A year passed. The plant grew to 5 inches tall, with 14 leaves and no peppers, with a green stringy stalk not quite strong enough to support itself. But alive and growing. Like my plant, this was a rough year for me as well, but I was alive and growing too, and I was determined to grow my little friend now more than ever.

On Saturday, I found myself back inside the nursery down the street. I chatted with a new guy this time. The owner, a tall guy with a mustache. Nice enough fellow, and seemingly knowledgeable. A real talker. I told him about my pequin plant, the aphids, and the slow growth. He told me it just needed to be outside in good dirt and full sun, and that the aphids aren’t bad this year yet, and they wouldn’t attack the plant unless it was stressed anyway. He said if I poured a little compost tea on it, it’d grow to five, six feet by the end of the year and produce dozens, if not hundreds of chilis. I should go home and transplant my pequin to my garden straightaway and then come back for some compost tea in the next day or two.
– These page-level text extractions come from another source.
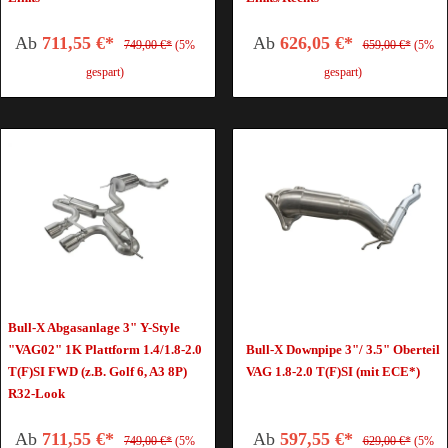
Ab
711,55 €*
Ab
626,05 €*
749,00 €*
(5%
659,00 €*
(5%
gespart)
gespart)
Bull-X Abgasanlage 3" Y-Style
"VAG02" 1K Plattform 1.4/1.8-2.0
Bull-X Downpipe 3"/ 3.5" Oberteil
T(F)SI FWD (z.B. Golf 6, A3 8P)
VAG 1.8-2.0 T(F)SI (mit ECE*)
R32-Look
Ab
711,55 €*
Ab
597,55 €*
749,00 €*
(5%
629,00 €*
(5%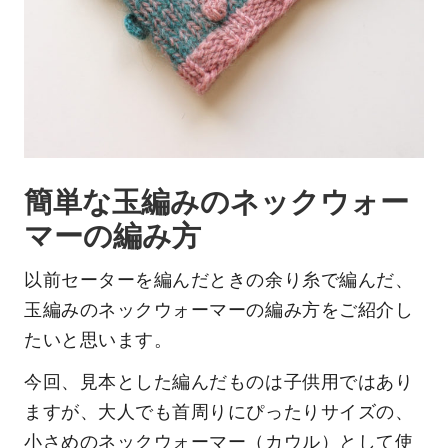
簡単な玉編みのネックウォー
マーの編み方
以前セーターを編んだときの余り糸で編んだ、
玉編みのネックウォーマーの編み方をご紹介し
たいと思います。
今回、見本とした編んだものは子供用ではあり
ますが、大人でも首周りにぴったりサイズの、
小さめのネックウォーマー（カウル）として使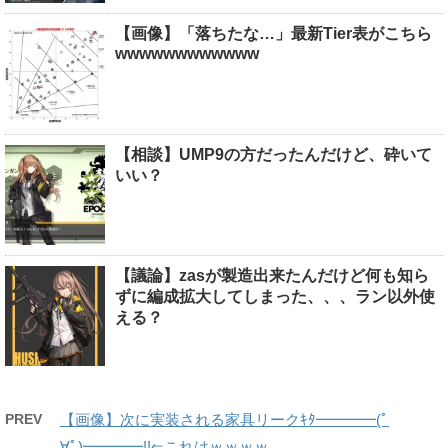
【画像】「落ちたな…」最新Tier表がこちら
wwwwwwwwwwww
【相談】UMP9の方だったんだけど、砕いて
いい？
【議論】zasが製造出来たんだけど何も知ら
ずに編成拡大してしまった、、、ラン以外使
える？
PREV
【画像】次に実装される家具リークｷﾀ━━━━(ﾟ
∀ﾟ)━━━━!!⇐これはｗｗｗｗ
I wanted so badly to believe him. His nursery gave me the original peppers I sprouted. His plant was several feet tall last February. He must know.

Again, I hurried back home with anticipation, greedy for the piles of pequins I’d soon be mashing into my own hot sauce. I took my pequin’s pot out to the garden. I picked the best spot and cleared it of weeds. I dug a hole. I took the plant, dirt and all, out of the pot and carefully set it in the hole, not disturbing the original potted dirt at all. I watered it very gently.

Then, while crouching a few feet down planting the dozen strawberries I also bought, I watched my pequin chili plant wither and die over the next 45 minutes. I watered it again just a touch in the morning, but by morning, the leaves were crispy and the stalk a limp and thin strand lying along the ground. Just because a guy owns a nursery, is some kind of expert, doesn’t mean he knows best. I should have trusted my gut that my buddy wasn’t ready for the outdoors yet. I shouldn’t have listened to Mr. Mustachy Talker Man. I shouldn’t have been so greedy. I shouldn’t have let my little plant die.


Today I went over and took another look. I got down on my hands and knees and looked real close. I knew the plant was dead, so I was probably just looking for hope more than anything else.

You know what? I saw something. Not much of something, but something. The bottom inch of the stalk, below the crispy leaves and fried upper stalk, the bit that was half covered by dirt and sticks and leaves and other garden detritus, that small little section of stalk was still thick and green and moist. I don’t know if it died during the day today, or if it’ll still be there tomorrow, but that little guy’s been through worse before, so you just never know.